In this paper, the HFSs are studied from the view of the cardinality theory. And then, a series of improved distance measures on HFSs, which take the cardinal numbers of the HFSs into account, are proposed by virtue of the concept “multi-sets.” According to the two illustrative examples, some conclusions are obtained as follows.

(1) When calculating the distance of two HFEs with different cardinal numbers, the past distance measures on HFSs usually extend the shorter HFE until they have the same cardinal number. Since there are many values in the shorter HFE which could be empirically selected by the decision makers, the extending process is usually dealt with optionally which weakens the objectivity of the calculating process. By contrast, the novel distance measures \(d_{fth}(\cdot )\), \(d_{fte}(\cdot )\), \(d_{ftg}(\cdot )\) and \(d_{ftwg}(\cdot )\) proposed in this paper overcome the above shortcoming by using the concept “hesitant fuzzy multi-sets.” which ensures that the calculating process is objective.
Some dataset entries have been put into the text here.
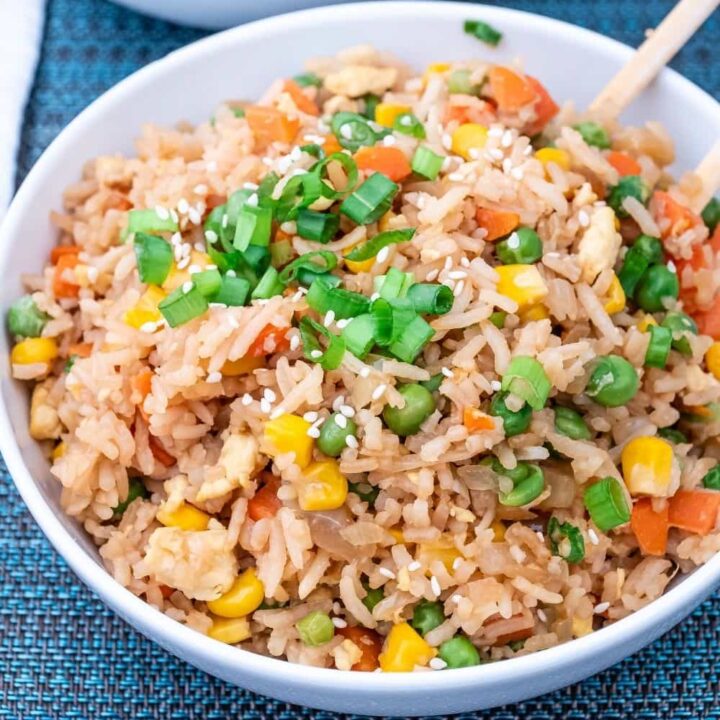 This screenshot has width=720, height=720. In order to click on inside white bowl in this screenshot , I will do `click(189, 96)`. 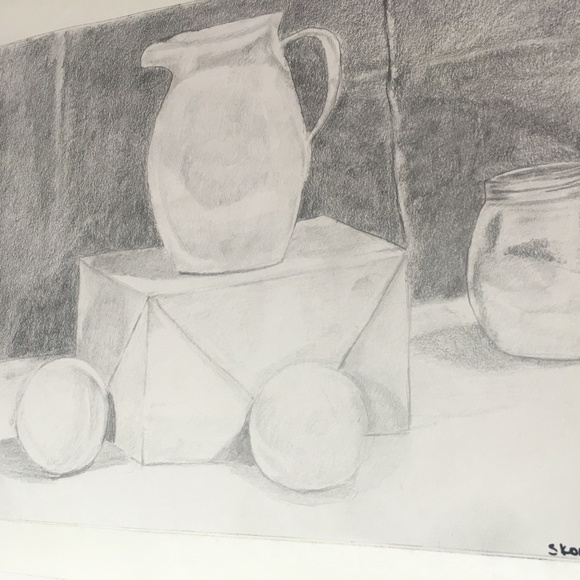 This screenshot has height=580, width=580. In order to click on box in this screenshot , I will do `click(148, 406)`. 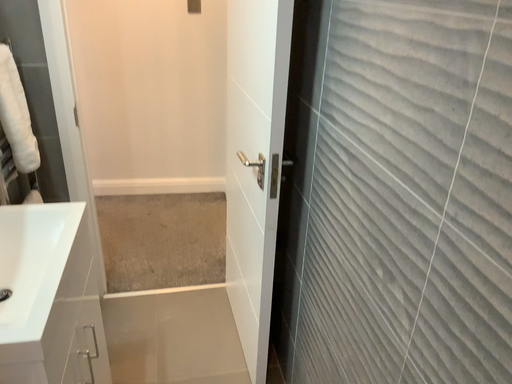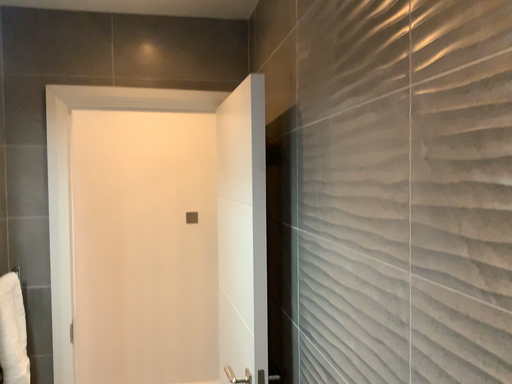 Question: How did the camera likely rotate when shooting the video?

Choices:
 (A) rotated upward
 (B) rotated downward

Answer: (A) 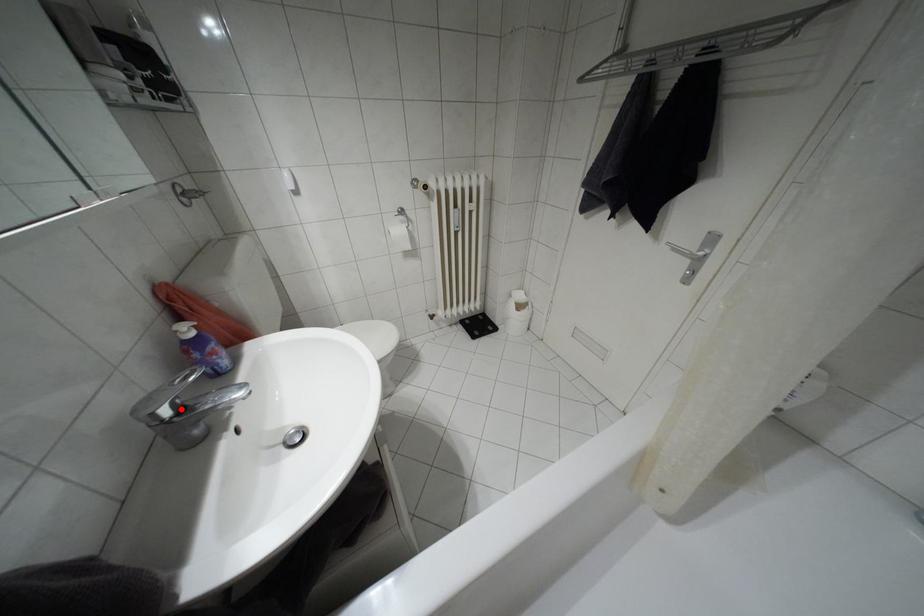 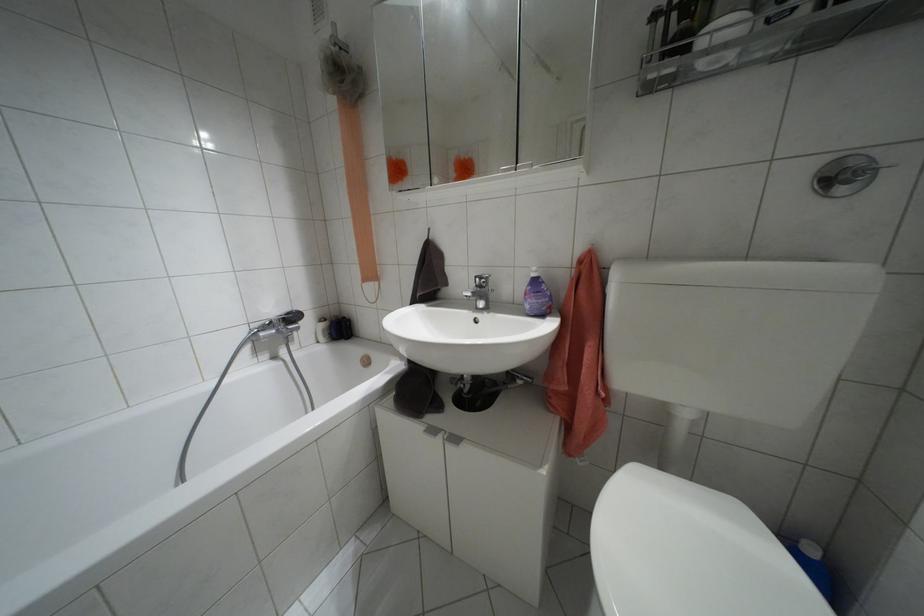 Find the pixel in the second image that matches the highlighted location in the first image.

(479, 286) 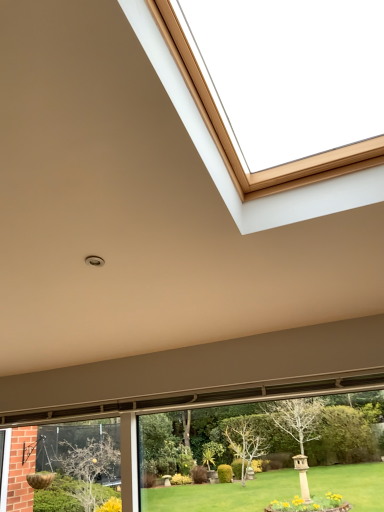 Locate an element on the screen. This screenshot has height=512, width=384. green leafy tree at lower center is located at coordinates (262, 435).

The image size is (384, 512). What do you see at coordinates (262, 435) in the screenshot?
I see `green leafy tree at lower center` at bounding box center [262, 435].

Find the location of a particular element. green leafy tree at lower center is located at coordinates (262, 435). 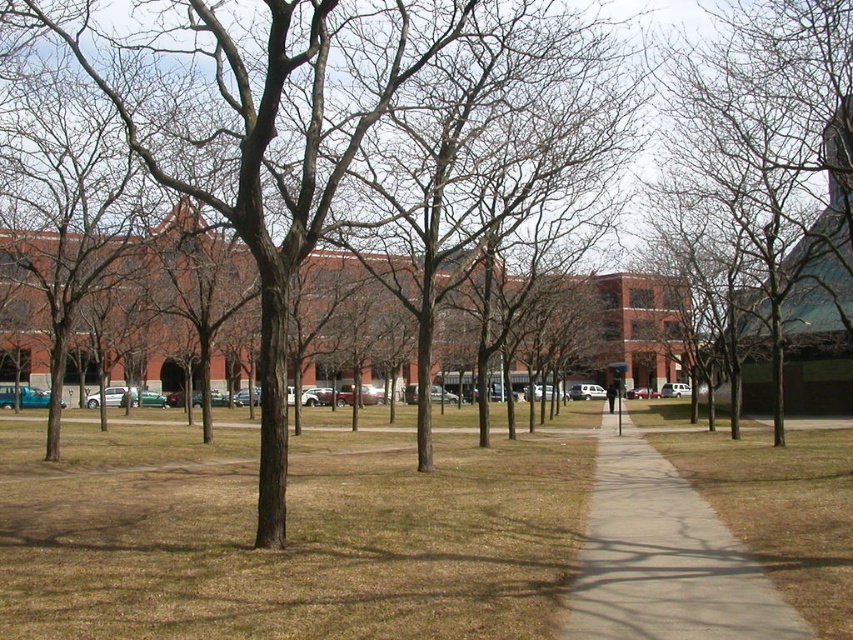 Can you confirm if bare wood tree at upper right is positioned below concrete sidewalk at center?

No, bare wood tree at upper right is not below concrete sidewalk at center.

Which of these two, bare wood tree at upper right or concrete sidewalk at center, stands taller?

Standing taller between the two is bare wood tree at upper right.

The width and height of the screenshot is (853, 640). Describe the element at coordinates (773, 140) in the screenshot. I see `bare wood tree at upper right` at that location.

The image size is (853, 640). In order to click on bare wood tree at upper right in this screenshot , I will do `click(773, 140)`.

Is point (410, 604) behind point (627, 582)?

No, it is not.

Is brown dry grass at center bigger than concrete sidewalk at center?

Yes, brown dry grass at center is bigger than concrete sidewalk at center.

Who is more forward, (312, 632) or (570, 589)?

Point (312, 632) is in front.

Identify the location of brown dry grass at center. The height and width of the screenshot is (640, 853). (288, 538).

Who is lower down, brown dry grass at center or bare wood tree at upper right?

brown dry grass at center

Consider the image. Who is higher up, brown dry grass at center or bare wood tree at upper right?

bare wood tree at upper right is above.

Where is `brown dry grass at center`? brown dry grass at center is located at coordinates (288, 538). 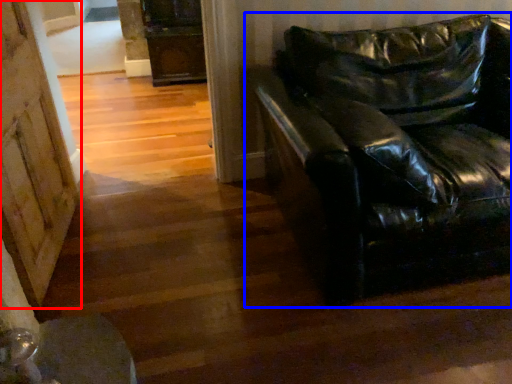 Question: Which of the following is the closest to the observer, barn door (highlighted by a red box) or studio couch (highlighted by a blue box)?

Choices:
 (A) barn door
 (B) studio couch

Answer: (B) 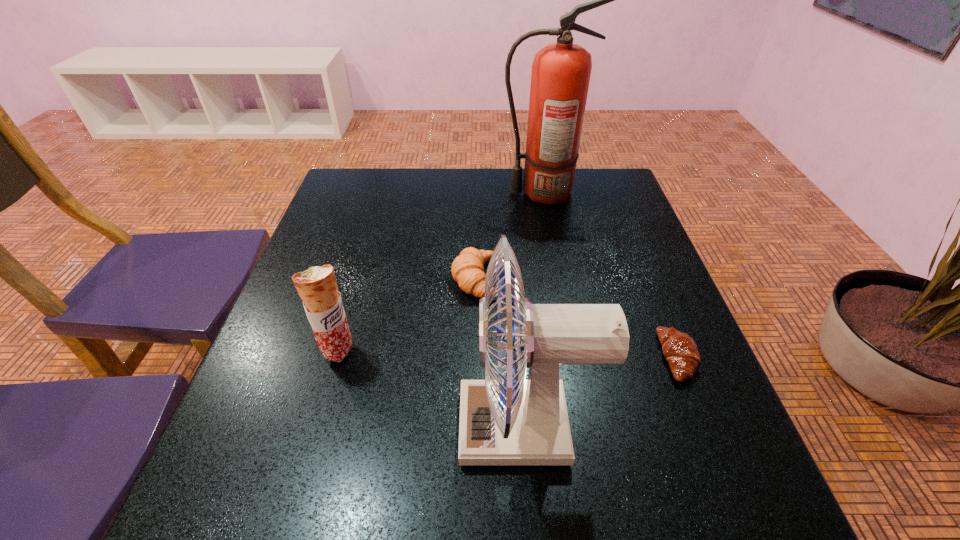 This screenshot has width=960, height=540. In order to click on free point that satisfies the following two spatial constraints: 1. on the nozzle of the tallest object; 2. on the front side of the farther crescent roll in this screenshot , I will do `click(558, 279)`.

Where is `free location that satisfies the following two spatial constraints: 1. on the nozzle of the fire extinguisher; 2. on the front side of the leftmost object`? free location that satisfies the following two spatial constraints: 1. on the nozzle of the fire extinguisher; 2. on the front side of the leftmost object is located at coordinates (571, 351).

Where is `vacant position in the image that satisfies the following two spatial constraints: 1. on the back side of the taller crescent roll; 2. on the right side of the burrito`? The height and width of the screenshot is (540, 960). vacant position in the image that satisfies the following two spatial constraints: 1. on the back side of the taller crescent roll; 2. on the right side of the burrito is located at coordinates (360, 279).

This screenshot has width=960, height=540. I want to click on vacant space that satisfies the following two spatial constraints: 1. on the back side of the rightmost object; 2. on the nozzle of the farthest object, so click(612, 192). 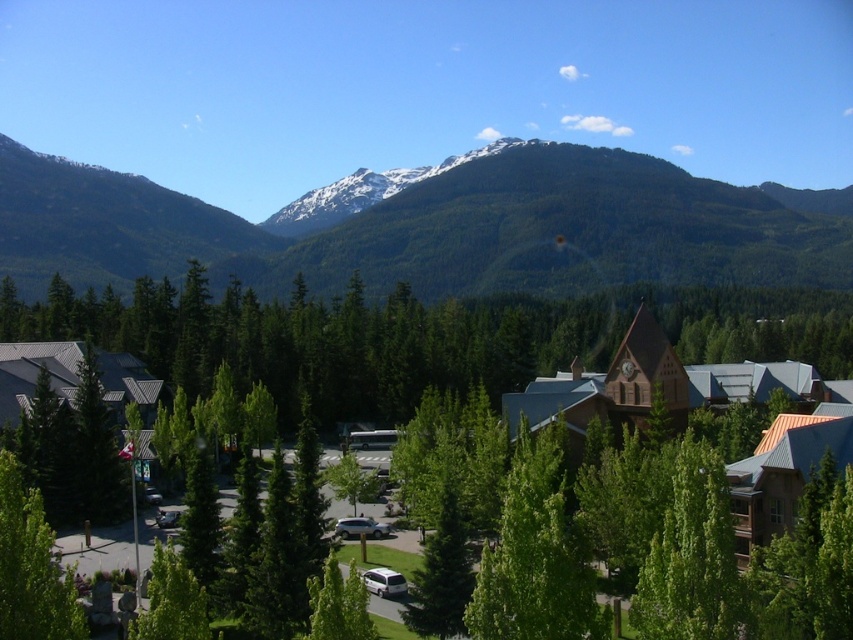 You are standing at the edge of the road in the middle ground of the mountain landscape. You see the green matte tree at center and the green matte tree at lower left. Which tree is closer to you?

The green matte tree at center is closer to you because the green matte tree at lower left is behind it. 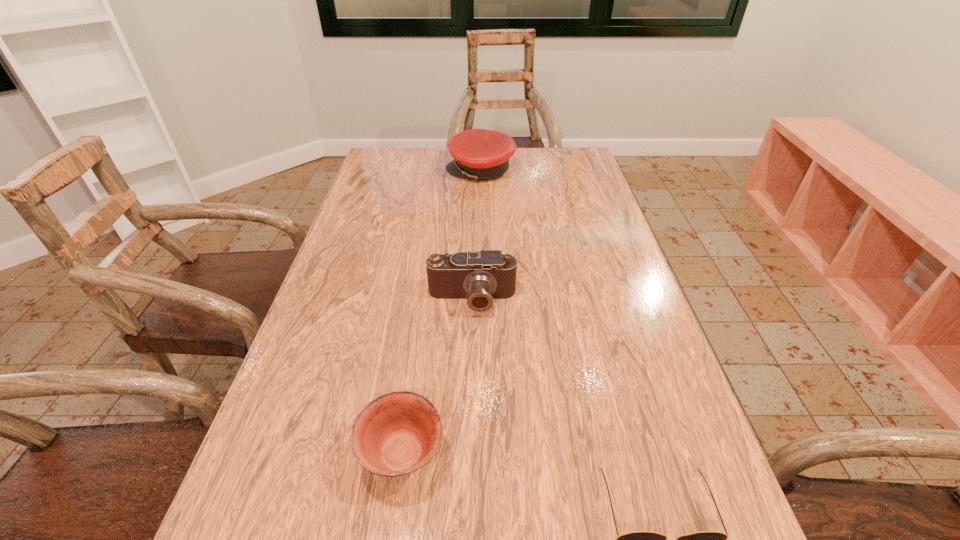 Find the location of a particular element. This screenshot has height=540, width=960. cap is located at coordinates (478, 153).

The height and width of the screenshot is (540, 960). What are the coordinates of `the third nearest object` in the screenshot? It's located at (479, 277).

This screenshot has height=540, width=960. Find the location of `the second shortest object`. the second shortest object is located at coordinates (397, 433).

Find the location of a particular element. The height and width of the screenshot is (540, 960). vacant space located on the front of the farthest object with an emblem is located at coordinates [x=389, y=171].

Locate an element on the screen. Image resolution: width=960 pixels, height=540 pixels. blank space located 0.180m on the front of the farthest object with an emblem is located at coordinates (392, 171).

Find the location of `blank space located on the front of the farthest object with an emblem`. blank space located on the front of the farthest object with an emblem is located at coordinates (413, 171).

Where is `vacant position located 0.090m on the front-facing side of the third nearest object`? The image size is (960, 540). vacant position located 0.090m on the front-facing side of the third nearest object is located at coordinates (470, 351).

Where is `free spot located on the back of the bowl`? The width and height of the screenshot is (960, 540). free spot located on the back of the bowl is located at coordinates (419, 339).

The width and height of the screenshot is (960, 540). In order to click on object at the far edge in this screenshot , I will do coord(478,153).

Where is `free spot at the far edge of the desktop`? free spot at the far edge of the desktop is located at coordinates (538, 163).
(2) In the novel distance measures \(d_{fth}(\cdot )\), \(d_{fte}(\cdot )\), \(d_{ftg}(\cdot )\) and \(d_{ftwg}(\cdot )\) proposed in this paper, it is noteworthy that the calculation results of the distance of any two HFSs are influenced by the parameter \(\lambda \). The smaller the parameter \(\lambda \) is, the more the group’s influence is appreciated, whereas the bigger the parameter \(\lambda \) is, the more the individual’s influence is appreciated. The underlying cause of this phenomenon is the concept “a large number annihilating a small number in addition operation of two numbers (Goldberg 1991).” In this paper, by using the parameter \(\lambda \), the novel distance measures could combine the subjective and objective decision-making information well.

(3) The novel proposed distance measures \(d_{fth}(\cdot )\), \(d_{fte}(\cdot )\), \(d_{ftg}(\cdot )\) and \(d_{ftwg}(\cdot )\) on HFSs all satisfy Definition 3 in their calculation process, i.e., they are valued-based distance measures which satisfy the triangle inequality property.

(4) Similar to the novel distance measures proposed in this paper, one could get the improved distance measures on dual HFSs (Singh 2014) and on interval-valued HFSs (Farhadinia 2013). Since the principal of them is the same, they are not explored here. Besides, to concentrate our energies on explaining the new proposed distance measures clearly, the concept “hesitance degree” is also not mentioned (Li et al. 2015a).